Para uma aluna do terceiro ano do ensino médio, porta-voz do Grupo Autônomo de Secundaristas (GAS), a cartilha ajuda "os estudantes no sentido de como dar os primeiros passos de organização, que são essenciais para a ocupação se manter".

"Eles também dão dicas de preservar o espaço limpo e organizado, porque isso é algo que ajuda a legitimar o movimento", afirma a porta-voz do GAS.

Outra estudante, representante de O Mal Educado, diz acreditar que o guia contribuiu "bastante para a preparação das ocupações em alguns colégios".

A BBC Brasil também conversou com membros da Frente de Estudiantes Libertarios, que criou o manual em 2012 e se define como "organização político-social, composta por estudantes, cujo norte é a revolução social".

À reportagem, eles se mostraram surpresos com a internacionalização do material.

"Sério (que estão utilizando o guia)? Não sabia!". "Está sendo útil?". "Como estão indo as ocupações?".

Assembleias

Descritas como "órgão mais importante durante uma ocupação", as assembleias de discussão são descritas em detalhes – às vezes divertidos.

"Se o conjunto de assuntos é extenso e os debates são chatos e longos, o melhor é colocar um limite de tempo (3 a 5 minutos) para cada intervenção", diz o texto.

No trecho que explica a necessidade de atas que descrevam por escrito as decisões da assembleia, os alunos fazem a ressalva: "como é chato e entediante, esse posto pode ser rotativo".

"É importante que se incentive a participação de todos os estudantes, e não só dos mais experientes", lembram os estudantes. "As decisões mais importantes devem passar por ela (assembleia) e ser discutidas nela."

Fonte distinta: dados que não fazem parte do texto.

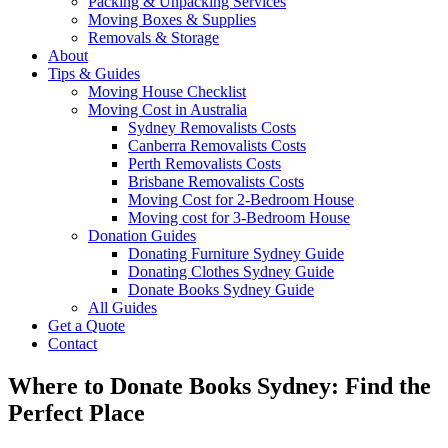
Packing & Unpacking Services
Moving Boxes & Supplies
Removals & Storage
About
Tips & Guides
Moving House Checklist
Moving Cost in Australia
Sydney Removalists Costs
Canberra Removalists Costs
Perth Removalists Costs
Brisbane Removalists Costs
Moving Cost for 2-Bedroom House
Moving cost for 3-Bedroom House
Donation Guides
Donating Furniture Sydney Guide
Donating Clothes Sydney Guide
Donate Books Sydney Guide
All Guides
Get a Quote
Contact
Where to Donate Books Sydney: Find the
Perfect Place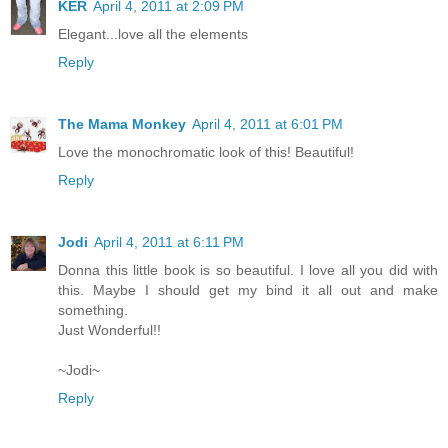
KER
April 4, 2011 at 2:09 PM
Elegant...love all the elements
Reply
The Mama Monkey
April 4, 2011 at 6:01 PM
Love the monochromatic look of this! Beautiful!
Reply
Jodi
April 4, 2011 at 6:11 PM
Donna this little book is so beautiful. I love all you did with
this. Maybe I should get my bind it all out and make
something.
Just Wonderful!!
~Jodi~
Reply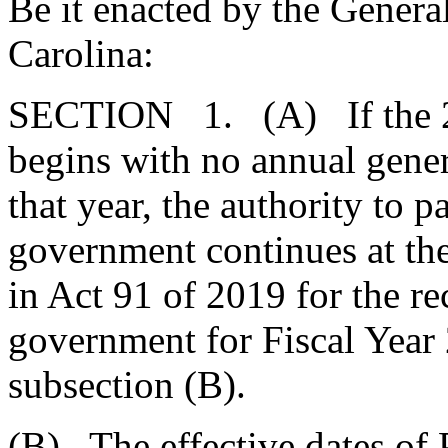
Be it enacted by the Genera
Carolina:
SECTION 1. (A) If the 202
begins with no annual genera
that year, the authority to p
government continues at the
in Act 91 of 2019 for the re
government for Fiscal Year
subsection (B).
(B) The effective dates of 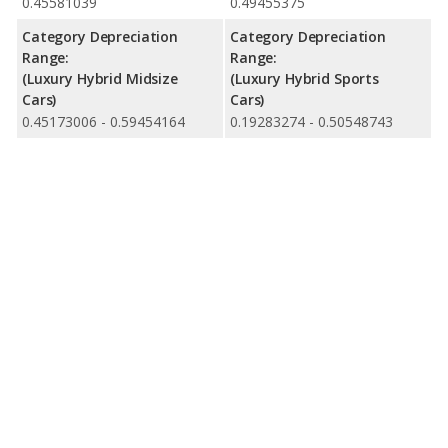
0.45581039
0.49455375
Category Depreciation
Category Depreciation
Range:
Range:
(Luxury Hybrid Midsize
(Luxury Hybrid Sports
Cars)
Cars)
0.45173006 - 0.59454164
0.19283274 - 0.50548743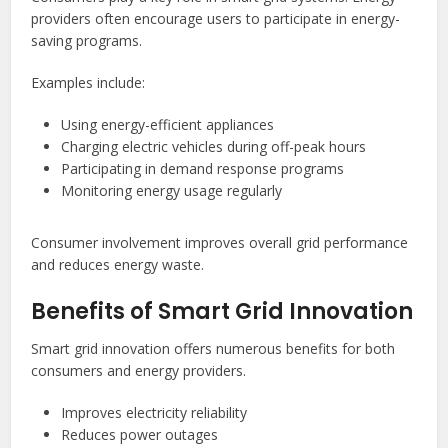
providers often encourage users to participate in energy-
saving programs.
Examples include:
Using energy-efficient appliances
Charging electric vehicles during off-peak hours
Participating in demand response programs
Monitoring energy usage regularly
Consumer involvement improves overall grid performance
and reduces energy waste.
Benefits of Smart Grid Innovation
Smart grid innovation offers numerous benefits for both
consumers and energy providers.
Improves electricity reliability
Reduces power outages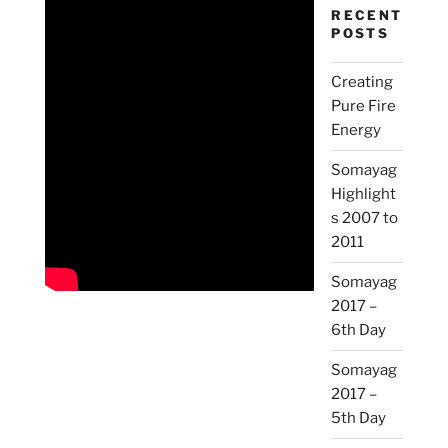
RECENT
POSTS
Creating
Pure Fire
Energy
Somayag
Highlight
s 2007 to
2011
Somayag
2017 –
6th Day
Somayag
2017 –
5th Day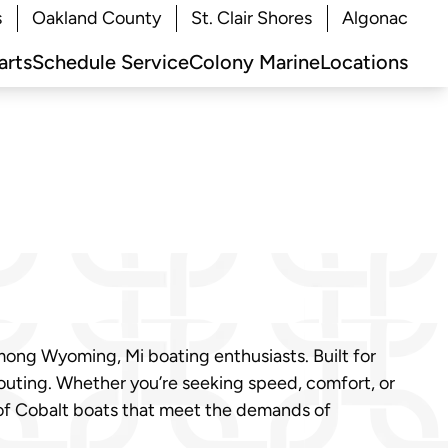
s
Oakland County
St. Clair Shores
Algonac
arts
Schedule Service
Colony Marine
Locations
mong Wyoming, Mi boating enthusiasts. Built for
outing. Whether you’re seeking speed, comfort, or
 of Cobalt boats that meet the demands of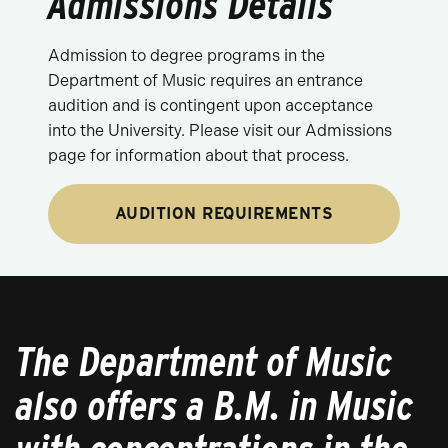
Admissions Details
Admission to degree programs in the
Department of Music requires an entrance
audition and is contingent upon acceptance
into the University. Please visit our Admissions
page for information about that process.
AUDITION REQUIREMENTS
The Department of Music
also offers a B.M. in Music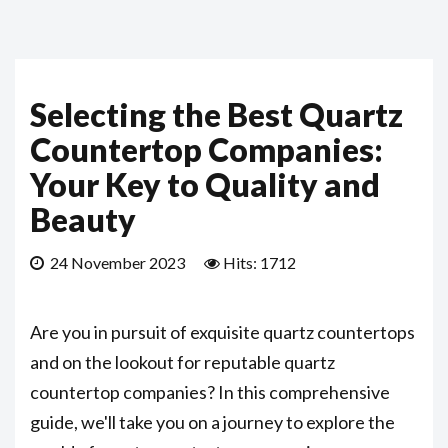
Selecting the Best Quartz
Countertop Companies:
Your Key to Quality and
Beauty
24 November 2023
Hits: 1712
Are you in pursuit of exquisite quartz countertops
and on the lookout for reputable quartz
countertop companies? In this comprehensive
guide, we'll take you on a journey to explore the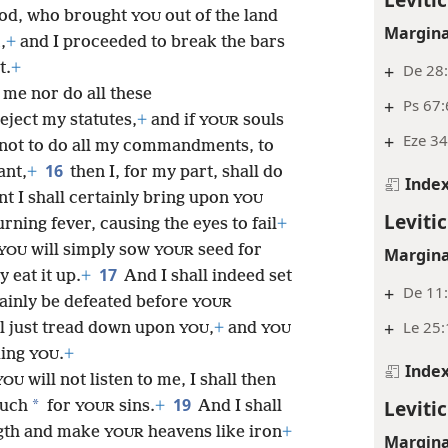
od, who brought
out of the land
YOU
Margina
,
+
and I proceeded to break the bars
t.
+
+
De 28:
o me nor do all these
+
Ps 67:
reject my statutes,
+
and if
souls
YOUR
+
Eze 34
s not to do all my commandments, to
16
ant,
+
then I, for my part, shall do
Inde
t I shall certainly bring upon
YOU
Levitic
rning fever, causing the eyes to fail
+
will simply sow
seed for
YOU
YOUR
Margina
17
 eat it up.
+
And I shall indeed set
+
De 11:
tainly be defeated before
YOUR
+
Le 25:
l just tread down upon
,
+
and
YOU
YOU
uing
.
+
YOU
Inde
will not listen to me, I shall then
YOU
19
Levitic
*
much
for
sins.
+
And I shall
YOUR
gth and make
heavens like iron
+
YOUR
Margina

Seis comissões básicas são propostas: comida, segurança, imprensa, informação, limpeza e relações externas.

A segurança, "carregada de cuidar do patrimônio da escola e dos ocupantes", é descrita como "das mais importantes".

O texto prega a proibição "do uso de álcool, drogas, armas ou qualquer outro elemento proibido pela assembleia" e o "uso de métodos fraternais" para apartar eventuais discussões entre ocupantes.

Segundo a imprensa brasileira, um possível acordo entre estudantes e governo estadual poderia dar fim às ocupações escolares nesta terça-feira. À BBC Brasil, no entanto, a secretaria de educação e a Procuradoria-Geral do Estado disseram que nenhum consenso foi atingido.